You lean back for a minute to think, and then think the right thought to get your monitor-eagle back up. It takes off to the endless black above with a screech, and you can see the code sniffing about the chatroom boundaries. Sergei relaxes a little when it comes out, and you take a minute to see if it turns up any snoopers before talking. "You're afraid the Tambovskaya will run keyword searches and tap everyone they can find. We have better backdoors and better hackers, at least in Langley and Meade. This is a national security threat, Sergei. We're the heavyweight here."
He shakes his avatar from side to side as if shaking his head, voice wobbling for a moment, "No."
"Think of your sister," you say, hating yourself for bringing it up. It's a dirty trick to play. "She's safe in Witness Protection, and you can be the same. We've taken damn good care here, and there isn't any way the
bratva are coming for you under Witness Protection. I can even throw in government healthcare, gold-plated. Better than what anyone's got." Most of the reason people join up is the healthcare, it covers cyber-crime as well. It's a potent draw ever since the insurance companies got acquired by Silicon Valley or sold abroad.
Still, Sergei shakes his avatar and says "No." A glowing ember appears on the table, a collection of data in a sterile container that you can load back for analysis without risking infection. "See there. Triads. I can give you intel on them, and that as a first offer. Talk to the sources there, I cannot help you and I will not talk. Look into the Chinese, Agent, and you will find promotion." There's a desperate push there in his words, as if he wants you to believe him.
Pick one:
[]Follow Sergei: You know Sergei well enough to try to trace him through the Network and kick some doors in. This will burn a long-time informant, but in this case you know that the Bureau will sign off – national security makes for wonderful excuses. And Sergei has been frustrating for far too damn long, and hasn't been a decent source for years now.

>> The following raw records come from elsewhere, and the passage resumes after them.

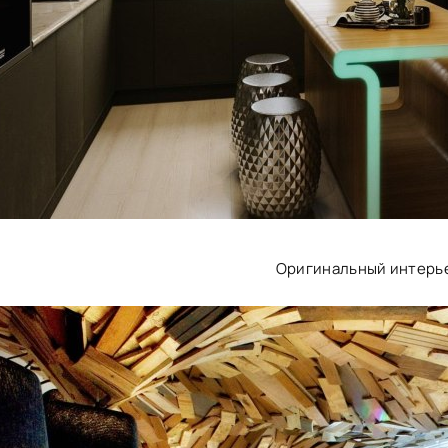
Оригинальный интерь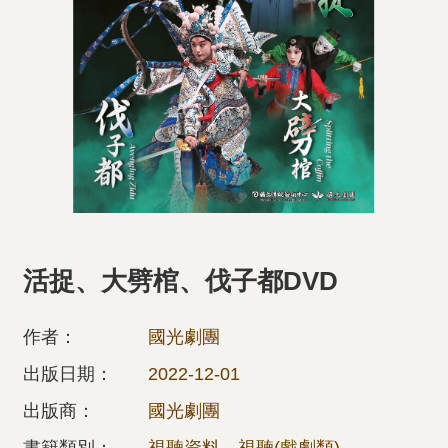
活捉、大劈棺、伐子都DVD
作者：
國光劇團
出版日期：
2022-12-01
出版商：
國光劇團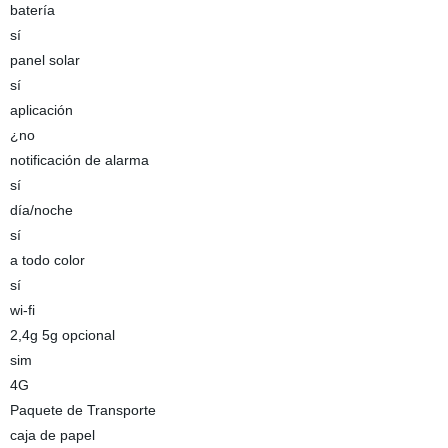
batería
sí
panel solar
sí
aplicación
¿no
notificación de alarma
sí
día/noche
sí
a todo color
sí
wi-fi
2,4g 5g opcional
sim
4G
Paquete de Transporte
caja de papel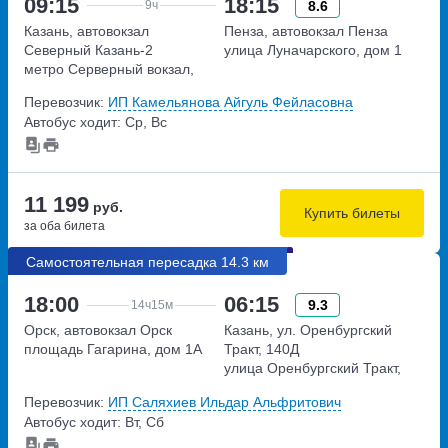
09:15
18:15
8.6
9ч
Казань, автовокзал
Пенза, автовокзал Пенза
Северный Казань-2
улица Луначарского, дом 1
метро Серверный вокзал,
улица Воровского, дом 33
Перевозчик:
ИП Камельянова Айгуль Фейласовна
Автобус ходит: Ср, Вс
11 199
руб.
Купить билеты
за оба билета
Самостоятельная пересадка 14.3 км
18:00
06:15
9.3
14ч
15м
Орск, автовокзал Орск
Казань, ул. Оренбургский
площадь Гагарина, дом 1А
Тракт, 140Д
улица Оренбургский Тракт,
дом 140Д
Перевозчик:
ИП Саляхиев Ильдар Альфритович
Автобус ходит: Вт, Сб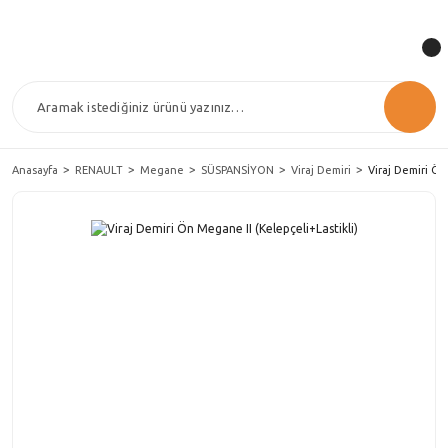
Anasayfa
RENAULT
Megane
SÜSPANSİYON
Viraj Demiri
Viraj Demiri Ön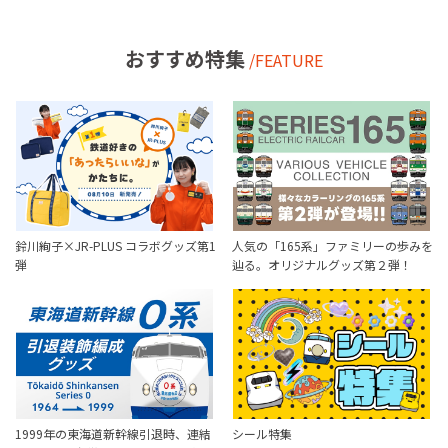
おすすめ特集
/FEATURE
鈴川絢子×JR-PLUS コラボグッズ第1
人気の「165系」ファミリーの歩みを
弾
辿る。オリジナルグッズ第２弾！
1999年の東海道新幹線引退時、連結
シール特集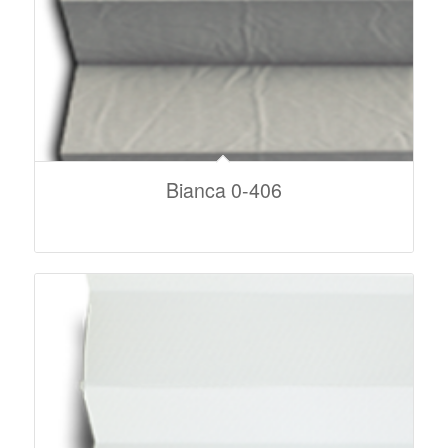
Bianca 0-406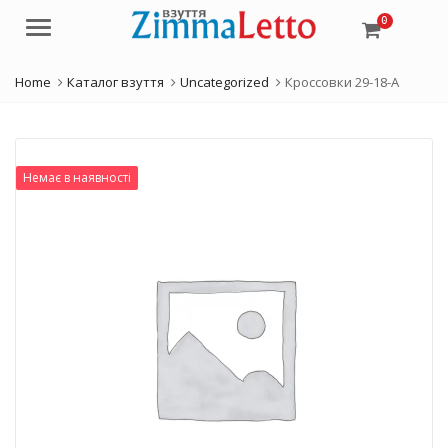
0
Menu
Home
Каталог взуття
Uncategorized
Кроссовки 29-18-A
Немає в наявності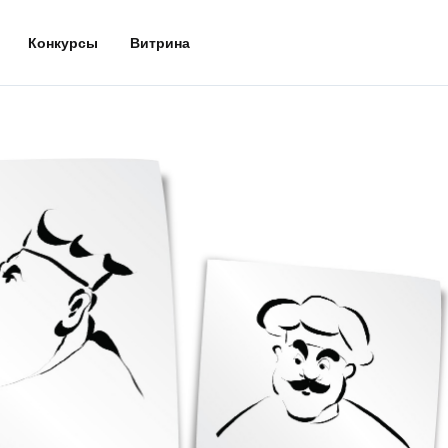
Конкурсы
Витрина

[]Analyse the Data: The data on that chip is something that's related to the mafia, not just a desperate ploy to throw you at the Triads. Take it back, check it, and talk to the Triads – they're unsavory bastards who are
also a natsec threat, but not as immediate of one. You can use them to track down this FSB/Tambovskaya team. Maybe this time you can do without a heavy team and gunship support, even.
AN: Still alive, still writing slowly, trying to shake the dust off and write something fun that's also good reading.